• _Input data_

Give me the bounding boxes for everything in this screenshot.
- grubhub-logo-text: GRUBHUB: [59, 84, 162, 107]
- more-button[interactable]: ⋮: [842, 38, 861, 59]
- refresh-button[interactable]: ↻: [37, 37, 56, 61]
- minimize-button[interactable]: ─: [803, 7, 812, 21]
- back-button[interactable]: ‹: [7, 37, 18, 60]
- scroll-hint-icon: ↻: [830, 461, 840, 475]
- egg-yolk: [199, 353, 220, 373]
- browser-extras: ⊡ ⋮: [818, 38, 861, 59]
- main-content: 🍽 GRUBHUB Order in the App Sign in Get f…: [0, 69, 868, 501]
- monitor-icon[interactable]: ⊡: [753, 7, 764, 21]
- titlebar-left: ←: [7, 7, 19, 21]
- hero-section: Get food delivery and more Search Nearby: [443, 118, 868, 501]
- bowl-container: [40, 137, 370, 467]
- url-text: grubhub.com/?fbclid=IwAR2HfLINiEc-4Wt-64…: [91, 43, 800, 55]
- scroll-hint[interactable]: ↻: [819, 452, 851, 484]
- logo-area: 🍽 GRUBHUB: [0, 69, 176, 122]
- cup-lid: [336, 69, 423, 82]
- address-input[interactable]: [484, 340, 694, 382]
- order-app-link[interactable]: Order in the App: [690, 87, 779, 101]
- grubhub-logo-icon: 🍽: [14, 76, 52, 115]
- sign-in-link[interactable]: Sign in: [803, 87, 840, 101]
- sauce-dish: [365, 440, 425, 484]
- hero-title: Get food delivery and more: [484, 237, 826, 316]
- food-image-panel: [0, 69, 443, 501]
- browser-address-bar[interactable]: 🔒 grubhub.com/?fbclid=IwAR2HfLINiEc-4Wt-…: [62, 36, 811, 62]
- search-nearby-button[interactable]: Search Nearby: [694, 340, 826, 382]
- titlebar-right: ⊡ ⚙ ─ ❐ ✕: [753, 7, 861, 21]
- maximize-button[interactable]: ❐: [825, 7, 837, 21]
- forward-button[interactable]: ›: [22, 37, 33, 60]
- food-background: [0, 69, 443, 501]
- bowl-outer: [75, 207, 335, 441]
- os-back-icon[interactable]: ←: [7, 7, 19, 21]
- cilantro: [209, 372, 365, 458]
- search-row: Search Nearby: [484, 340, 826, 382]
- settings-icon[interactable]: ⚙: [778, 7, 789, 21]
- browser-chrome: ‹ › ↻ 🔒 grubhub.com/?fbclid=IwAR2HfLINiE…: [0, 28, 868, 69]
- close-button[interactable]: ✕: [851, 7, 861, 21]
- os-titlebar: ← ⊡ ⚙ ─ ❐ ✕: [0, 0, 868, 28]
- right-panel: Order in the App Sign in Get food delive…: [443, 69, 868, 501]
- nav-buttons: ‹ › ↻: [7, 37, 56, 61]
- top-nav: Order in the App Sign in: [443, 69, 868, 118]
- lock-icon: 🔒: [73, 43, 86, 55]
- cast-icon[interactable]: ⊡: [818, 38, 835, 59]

• _Work to be completed_
Transcribe the records exactly as given.

• _Answer below_
Give me the bounding boxes for everything in this screenshot.
- grubhub-logo-text: GRUBHUB: [59, 84, 162, 107]
- more-button[interactable]: ⋮: [842, 38, 861, 59]
- refresh-button[interactable]: ↻: [37, 37, 56, 61]
- minimize-button[interactable]: ─: [803, 7, 812, 21]
- back-button[interactable]: ‹: [7, 37, 18, 60]
- scroll-hint-icon: ↻: [830, 461, 840, 475]
- egg-yolk: [199, 353, 220, 373]
- browser-extras: ⊡ ⋮: [818, 38, 861, 59]
- main-content: 🍽 GRUBHUB Order in the App Sign in Get f…: [0, 69, 868, 501]
- monitor-icon[interactable]: ⊡: [753, 7, 764, 21]
- titlebar-left: ←: [7, 7, 19, 21]
- hero-section: Get food delivery and more Search Nearby: [443, 118, 868, 501]
- bowl-container: [40, 137, 370, 467]
- url-text: grubhub.com/?fbclid=IwAR2HfLINiEc-4Wt-64…: [91, 43, 800, 55]
- scroll-hint[interactable]: ↻: [819, 452, 851, 484]
- logo-area: 🍽 GRUBHUB: [0, 69, 176, 122]
- cup-lid: [336, 69, 423, 82]
- address-input[interactable]: [484, 340, 694, 382]
- order-app-link[interactable]: Order in the App: [690, 87, 779, 101]
- grubhub-logo-icon: 🍽: [14, 76, 52, 115]
- sign-in-link[interactable]: Sign in: [803, 87, 840, 101]
- sauce-dish: [365, 440, 425, 484]
- hero-title: Get food delivery and more: [484, 237, 826, 316]
- food-image-panel: [0, 69, 443, 501]
- browser-address-bar[interactable]: 🔒 grubhub.com/?fbclid=IwAR2HfLINiEc-4Wt-…: [62, 36, 811, 62]
- search-nearby-button[interactable]: Search Nearby: [694, 340, 826, 382]
- titlebar-right: ⊡ ⚙ ─ ❐ ✕: [753, 7, 861, 21]
- maximize-button[interactable]: ❐: [825, 7, 837, 21]
- forward-button[interactable]: ›: [22, 37, 33, 60]
- food-background: [0, 69, 443, 501]
- bowl-outer: [75, 207, 335, 441]
- os-back-icon[interactable]: ←: [7, 7, 19, 21]
- cilantro: [209, 372, 365, 458]
- search-row: Search Nearby: [484, 340, 826, 382]
- settings-icon[interactable]: ⚙: [778, 7, 789, 21]
- browser-chrome: ‹ › ↻ 🔒 grubhub.com/?fbclid=IwAR2HfLINiE…: [0, 28, 868, 69]
- close-button[interactable]: ✕: [851, 7, 861, 21]
- os-titlebar: ← ⊡ ⚙ ─ ❐ ✕: [0, 0, 868, 28]
- right-panel: Order in the App Sign in Get food delive…: [443, 69, 868, 501]
- nav-buttons: ‹ › ↻: [7, 37, 56, 61]
- top-nav: Order in the App Sign in: [443, 69, 868, 118]
- lock-icon: 🔒: [73, 43, 86, 55]
- cast-icon[interactable]: ⊡: [818, 38, 835, 59]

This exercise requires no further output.